• **WORK ITEM**: Copy each line of the records below that has "February" in it.

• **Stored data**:
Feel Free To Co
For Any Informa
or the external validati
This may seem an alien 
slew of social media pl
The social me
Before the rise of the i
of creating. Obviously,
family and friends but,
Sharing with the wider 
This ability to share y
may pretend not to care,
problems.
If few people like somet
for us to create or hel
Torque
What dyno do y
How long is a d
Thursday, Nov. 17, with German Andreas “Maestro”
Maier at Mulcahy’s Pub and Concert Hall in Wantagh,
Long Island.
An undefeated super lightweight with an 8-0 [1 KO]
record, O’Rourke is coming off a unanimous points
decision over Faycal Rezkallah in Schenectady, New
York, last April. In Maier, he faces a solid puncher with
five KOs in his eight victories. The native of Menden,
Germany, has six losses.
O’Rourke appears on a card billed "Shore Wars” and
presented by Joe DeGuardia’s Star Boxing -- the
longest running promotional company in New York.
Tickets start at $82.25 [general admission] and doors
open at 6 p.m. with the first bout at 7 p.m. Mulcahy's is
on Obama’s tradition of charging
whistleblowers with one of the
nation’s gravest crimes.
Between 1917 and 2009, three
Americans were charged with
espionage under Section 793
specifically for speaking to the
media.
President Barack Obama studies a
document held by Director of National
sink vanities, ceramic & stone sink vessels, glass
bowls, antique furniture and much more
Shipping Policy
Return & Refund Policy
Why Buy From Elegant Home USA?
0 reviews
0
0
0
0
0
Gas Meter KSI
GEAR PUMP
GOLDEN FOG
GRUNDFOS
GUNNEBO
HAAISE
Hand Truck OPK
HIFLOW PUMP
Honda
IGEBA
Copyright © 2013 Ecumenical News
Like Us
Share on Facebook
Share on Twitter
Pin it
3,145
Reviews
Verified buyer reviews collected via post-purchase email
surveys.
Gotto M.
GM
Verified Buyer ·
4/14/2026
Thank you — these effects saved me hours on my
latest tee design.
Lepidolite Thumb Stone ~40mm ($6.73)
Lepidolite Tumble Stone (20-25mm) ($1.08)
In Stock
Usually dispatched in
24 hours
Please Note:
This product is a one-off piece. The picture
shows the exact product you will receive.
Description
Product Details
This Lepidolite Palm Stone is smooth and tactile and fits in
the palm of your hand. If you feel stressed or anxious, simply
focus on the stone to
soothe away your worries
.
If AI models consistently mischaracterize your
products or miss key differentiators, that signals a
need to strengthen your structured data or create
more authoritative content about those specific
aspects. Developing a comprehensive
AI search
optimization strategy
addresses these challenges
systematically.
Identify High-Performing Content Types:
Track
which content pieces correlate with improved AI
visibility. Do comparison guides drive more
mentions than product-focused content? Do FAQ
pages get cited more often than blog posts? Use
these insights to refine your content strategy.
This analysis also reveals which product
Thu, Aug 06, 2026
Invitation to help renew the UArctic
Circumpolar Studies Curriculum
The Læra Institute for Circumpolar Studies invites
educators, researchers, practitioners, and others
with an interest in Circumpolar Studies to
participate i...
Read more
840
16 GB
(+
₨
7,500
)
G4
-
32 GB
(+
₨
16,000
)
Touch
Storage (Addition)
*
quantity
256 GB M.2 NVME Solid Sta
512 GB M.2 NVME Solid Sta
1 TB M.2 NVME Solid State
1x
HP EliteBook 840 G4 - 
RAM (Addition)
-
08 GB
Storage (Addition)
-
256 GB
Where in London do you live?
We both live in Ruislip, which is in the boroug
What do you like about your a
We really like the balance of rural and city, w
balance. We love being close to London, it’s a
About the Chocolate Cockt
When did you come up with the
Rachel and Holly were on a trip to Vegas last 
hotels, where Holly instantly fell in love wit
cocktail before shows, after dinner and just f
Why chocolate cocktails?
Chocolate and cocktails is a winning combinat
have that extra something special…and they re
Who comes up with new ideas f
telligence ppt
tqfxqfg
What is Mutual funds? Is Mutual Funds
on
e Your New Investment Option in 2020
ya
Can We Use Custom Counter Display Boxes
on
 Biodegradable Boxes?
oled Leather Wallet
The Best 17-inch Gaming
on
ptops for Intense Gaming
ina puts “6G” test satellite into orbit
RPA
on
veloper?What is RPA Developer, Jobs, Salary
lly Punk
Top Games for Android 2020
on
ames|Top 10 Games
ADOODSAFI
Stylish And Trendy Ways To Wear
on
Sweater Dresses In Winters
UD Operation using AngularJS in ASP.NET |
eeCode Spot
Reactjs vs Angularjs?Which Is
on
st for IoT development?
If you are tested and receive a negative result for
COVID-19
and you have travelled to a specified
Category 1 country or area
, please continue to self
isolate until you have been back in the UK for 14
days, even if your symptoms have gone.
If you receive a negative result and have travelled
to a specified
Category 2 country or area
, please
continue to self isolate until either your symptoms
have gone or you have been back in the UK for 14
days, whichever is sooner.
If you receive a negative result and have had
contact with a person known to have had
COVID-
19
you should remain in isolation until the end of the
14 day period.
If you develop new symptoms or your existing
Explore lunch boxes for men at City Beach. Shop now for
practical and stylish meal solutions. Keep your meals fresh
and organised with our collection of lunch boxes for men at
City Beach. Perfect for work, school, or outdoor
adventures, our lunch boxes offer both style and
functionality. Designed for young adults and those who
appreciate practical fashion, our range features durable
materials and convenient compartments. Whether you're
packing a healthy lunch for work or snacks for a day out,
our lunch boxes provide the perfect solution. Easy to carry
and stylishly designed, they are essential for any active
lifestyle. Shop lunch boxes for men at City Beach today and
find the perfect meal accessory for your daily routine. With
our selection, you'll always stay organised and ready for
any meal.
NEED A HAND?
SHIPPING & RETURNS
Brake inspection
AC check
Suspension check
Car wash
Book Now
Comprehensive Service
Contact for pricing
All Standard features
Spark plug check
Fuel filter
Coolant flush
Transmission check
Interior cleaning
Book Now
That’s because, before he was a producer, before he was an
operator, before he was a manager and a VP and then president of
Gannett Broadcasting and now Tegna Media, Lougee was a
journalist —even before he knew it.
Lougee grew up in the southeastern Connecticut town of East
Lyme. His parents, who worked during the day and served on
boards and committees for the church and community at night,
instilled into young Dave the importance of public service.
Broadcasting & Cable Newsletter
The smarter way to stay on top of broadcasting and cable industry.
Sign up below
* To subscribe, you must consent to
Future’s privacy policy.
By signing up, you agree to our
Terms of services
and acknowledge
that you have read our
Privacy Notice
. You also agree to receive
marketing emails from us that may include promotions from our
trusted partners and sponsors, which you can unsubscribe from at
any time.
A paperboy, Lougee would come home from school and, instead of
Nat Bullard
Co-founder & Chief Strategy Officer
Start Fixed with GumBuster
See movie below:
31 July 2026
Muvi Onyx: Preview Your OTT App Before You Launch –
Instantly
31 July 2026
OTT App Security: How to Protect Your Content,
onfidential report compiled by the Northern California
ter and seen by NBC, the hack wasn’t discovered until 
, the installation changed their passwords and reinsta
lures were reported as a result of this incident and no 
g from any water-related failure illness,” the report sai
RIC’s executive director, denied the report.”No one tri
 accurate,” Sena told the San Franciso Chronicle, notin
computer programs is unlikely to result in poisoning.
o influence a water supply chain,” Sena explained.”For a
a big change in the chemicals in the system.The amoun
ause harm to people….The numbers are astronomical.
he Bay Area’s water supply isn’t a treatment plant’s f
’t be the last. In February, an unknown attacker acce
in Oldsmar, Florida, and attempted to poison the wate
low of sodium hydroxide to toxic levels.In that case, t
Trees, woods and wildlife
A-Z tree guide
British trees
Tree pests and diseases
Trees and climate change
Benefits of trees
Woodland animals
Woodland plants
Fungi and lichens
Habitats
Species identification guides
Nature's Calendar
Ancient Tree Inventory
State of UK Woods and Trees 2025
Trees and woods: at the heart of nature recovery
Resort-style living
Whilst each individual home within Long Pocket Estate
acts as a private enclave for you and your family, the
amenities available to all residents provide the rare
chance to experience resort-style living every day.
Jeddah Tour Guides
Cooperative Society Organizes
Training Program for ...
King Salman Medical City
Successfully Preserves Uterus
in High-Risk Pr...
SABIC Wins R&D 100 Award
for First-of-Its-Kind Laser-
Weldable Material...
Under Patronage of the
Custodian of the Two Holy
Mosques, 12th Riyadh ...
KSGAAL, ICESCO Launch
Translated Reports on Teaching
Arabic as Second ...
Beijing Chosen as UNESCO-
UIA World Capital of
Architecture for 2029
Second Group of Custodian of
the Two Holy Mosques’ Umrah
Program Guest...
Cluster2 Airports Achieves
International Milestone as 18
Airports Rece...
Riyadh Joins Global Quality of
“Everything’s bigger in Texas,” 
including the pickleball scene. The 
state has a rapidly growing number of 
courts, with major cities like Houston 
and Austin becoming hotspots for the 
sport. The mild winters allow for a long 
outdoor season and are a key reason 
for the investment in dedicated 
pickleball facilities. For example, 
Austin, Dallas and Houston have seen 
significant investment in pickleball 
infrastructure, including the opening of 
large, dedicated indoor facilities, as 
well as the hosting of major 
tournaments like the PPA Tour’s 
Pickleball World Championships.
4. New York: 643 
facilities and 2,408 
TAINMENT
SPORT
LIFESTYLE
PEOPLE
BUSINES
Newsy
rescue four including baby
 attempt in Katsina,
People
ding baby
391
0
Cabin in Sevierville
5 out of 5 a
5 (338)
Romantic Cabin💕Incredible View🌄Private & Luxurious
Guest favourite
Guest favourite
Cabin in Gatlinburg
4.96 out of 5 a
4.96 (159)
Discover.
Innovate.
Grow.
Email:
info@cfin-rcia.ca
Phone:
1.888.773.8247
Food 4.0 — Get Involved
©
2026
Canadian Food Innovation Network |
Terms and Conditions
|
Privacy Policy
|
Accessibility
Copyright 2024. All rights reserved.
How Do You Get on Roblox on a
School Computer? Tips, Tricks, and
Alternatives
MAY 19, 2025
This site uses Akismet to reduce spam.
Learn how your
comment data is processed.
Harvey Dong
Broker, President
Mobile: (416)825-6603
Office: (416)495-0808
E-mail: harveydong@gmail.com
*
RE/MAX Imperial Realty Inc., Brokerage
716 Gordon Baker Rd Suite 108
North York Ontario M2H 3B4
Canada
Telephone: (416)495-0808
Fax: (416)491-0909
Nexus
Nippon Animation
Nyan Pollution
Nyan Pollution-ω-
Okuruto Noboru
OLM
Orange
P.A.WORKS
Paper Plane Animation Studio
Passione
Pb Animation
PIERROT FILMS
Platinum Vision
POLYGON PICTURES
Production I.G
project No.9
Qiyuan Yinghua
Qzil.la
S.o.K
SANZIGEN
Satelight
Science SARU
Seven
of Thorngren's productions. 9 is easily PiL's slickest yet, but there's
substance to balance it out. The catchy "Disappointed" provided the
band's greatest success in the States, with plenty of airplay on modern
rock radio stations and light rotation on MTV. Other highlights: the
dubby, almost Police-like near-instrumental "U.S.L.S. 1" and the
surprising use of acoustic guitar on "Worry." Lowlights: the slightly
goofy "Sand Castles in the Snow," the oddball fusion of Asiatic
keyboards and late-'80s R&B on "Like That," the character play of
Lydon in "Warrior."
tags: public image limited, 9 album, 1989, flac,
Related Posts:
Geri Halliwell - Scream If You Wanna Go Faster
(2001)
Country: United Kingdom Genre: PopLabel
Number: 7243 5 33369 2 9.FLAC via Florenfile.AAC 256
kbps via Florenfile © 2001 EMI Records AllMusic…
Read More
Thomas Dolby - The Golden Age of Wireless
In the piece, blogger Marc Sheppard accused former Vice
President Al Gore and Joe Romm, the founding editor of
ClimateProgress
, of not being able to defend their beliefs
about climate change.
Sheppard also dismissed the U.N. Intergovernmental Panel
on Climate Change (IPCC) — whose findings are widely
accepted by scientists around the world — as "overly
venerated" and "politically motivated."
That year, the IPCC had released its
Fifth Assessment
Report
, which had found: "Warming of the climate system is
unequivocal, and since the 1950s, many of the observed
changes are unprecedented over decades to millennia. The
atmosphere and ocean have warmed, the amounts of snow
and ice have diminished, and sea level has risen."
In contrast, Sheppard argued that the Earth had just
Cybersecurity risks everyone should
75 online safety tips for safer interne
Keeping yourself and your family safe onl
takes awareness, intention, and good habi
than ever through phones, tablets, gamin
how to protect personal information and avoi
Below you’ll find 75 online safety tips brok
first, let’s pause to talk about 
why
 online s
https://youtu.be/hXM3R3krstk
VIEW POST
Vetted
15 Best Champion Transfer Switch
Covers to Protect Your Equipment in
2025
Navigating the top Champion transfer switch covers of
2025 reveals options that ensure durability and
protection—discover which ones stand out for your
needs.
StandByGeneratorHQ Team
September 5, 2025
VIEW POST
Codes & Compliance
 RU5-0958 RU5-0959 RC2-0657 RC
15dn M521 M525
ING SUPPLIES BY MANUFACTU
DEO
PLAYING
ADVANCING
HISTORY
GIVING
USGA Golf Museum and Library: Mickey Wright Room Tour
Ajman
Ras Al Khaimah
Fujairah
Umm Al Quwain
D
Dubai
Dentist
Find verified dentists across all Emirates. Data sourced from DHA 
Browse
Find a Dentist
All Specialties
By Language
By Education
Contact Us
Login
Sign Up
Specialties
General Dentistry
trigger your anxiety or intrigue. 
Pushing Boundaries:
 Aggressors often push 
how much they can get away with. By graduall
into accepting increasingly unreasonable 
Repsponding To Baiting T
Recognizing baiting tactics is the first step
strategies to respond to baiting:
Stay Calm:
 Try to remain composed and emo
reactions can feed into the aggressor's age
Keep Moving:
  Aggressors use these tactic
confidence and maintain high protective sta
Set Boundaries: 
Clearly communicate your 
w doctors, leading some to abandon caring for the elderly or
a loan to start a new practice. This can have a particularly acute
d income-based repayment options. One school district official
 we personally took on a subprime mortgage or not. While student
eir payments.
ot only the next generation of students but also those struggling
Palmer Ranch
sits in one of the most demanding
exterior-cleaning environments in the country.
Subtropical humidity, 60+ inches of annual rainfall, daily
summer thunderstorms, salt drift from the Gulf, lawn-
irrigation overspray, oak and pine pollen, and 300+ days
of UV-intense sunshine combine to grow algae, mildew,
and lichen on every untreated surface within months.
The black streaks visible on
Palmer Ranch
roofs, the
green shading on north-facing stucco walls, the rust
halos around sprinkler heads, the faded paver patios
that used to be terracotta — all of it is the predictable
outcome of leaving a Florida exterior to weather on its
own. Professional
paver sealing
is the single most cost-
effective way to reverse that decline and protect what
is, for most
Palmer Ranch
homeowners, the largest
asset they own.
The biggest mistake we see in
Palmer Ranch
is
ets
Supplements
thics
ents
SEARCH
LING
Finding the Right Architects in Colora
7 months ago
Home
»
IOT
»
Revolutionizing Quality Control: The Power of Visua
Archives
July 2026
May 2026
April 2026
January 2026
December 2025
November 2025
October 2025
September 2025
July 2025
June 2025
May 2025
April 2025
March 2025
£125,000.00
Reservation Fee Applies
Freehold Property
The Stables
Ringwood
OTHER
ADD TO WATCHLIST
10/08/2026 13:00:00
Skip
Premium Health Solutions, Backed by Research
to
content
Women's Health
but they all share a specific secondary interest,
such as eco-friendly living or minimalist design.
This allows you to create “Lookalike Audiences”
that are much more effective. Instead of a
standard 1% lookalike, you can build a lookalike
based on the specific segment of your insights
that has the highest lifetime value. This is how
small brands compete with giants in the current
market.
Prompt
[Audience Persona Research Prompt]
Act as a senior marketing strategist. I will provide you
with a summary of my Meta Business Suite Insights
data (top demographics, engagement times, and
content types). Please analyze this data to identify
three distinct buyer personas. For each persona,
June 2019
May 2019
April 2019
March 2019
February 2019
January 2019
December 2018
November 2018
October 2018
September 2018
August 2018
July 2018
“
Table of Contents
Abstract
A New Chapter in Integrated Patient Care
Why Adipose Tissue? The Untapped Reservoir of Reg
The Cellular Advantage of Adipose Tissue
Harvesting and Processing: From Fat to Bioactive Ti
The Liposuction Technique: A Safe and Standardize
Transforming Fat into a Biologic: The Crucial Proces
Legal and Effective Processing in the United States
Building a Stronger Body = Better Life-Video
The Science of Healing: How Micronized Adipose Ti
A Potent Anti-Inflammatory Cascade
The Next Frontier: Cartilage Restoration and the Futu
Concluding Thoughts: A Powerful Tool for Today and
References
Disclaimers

• **REPLY**:
’t be the last. In February, an unknown attacker acce
February 2019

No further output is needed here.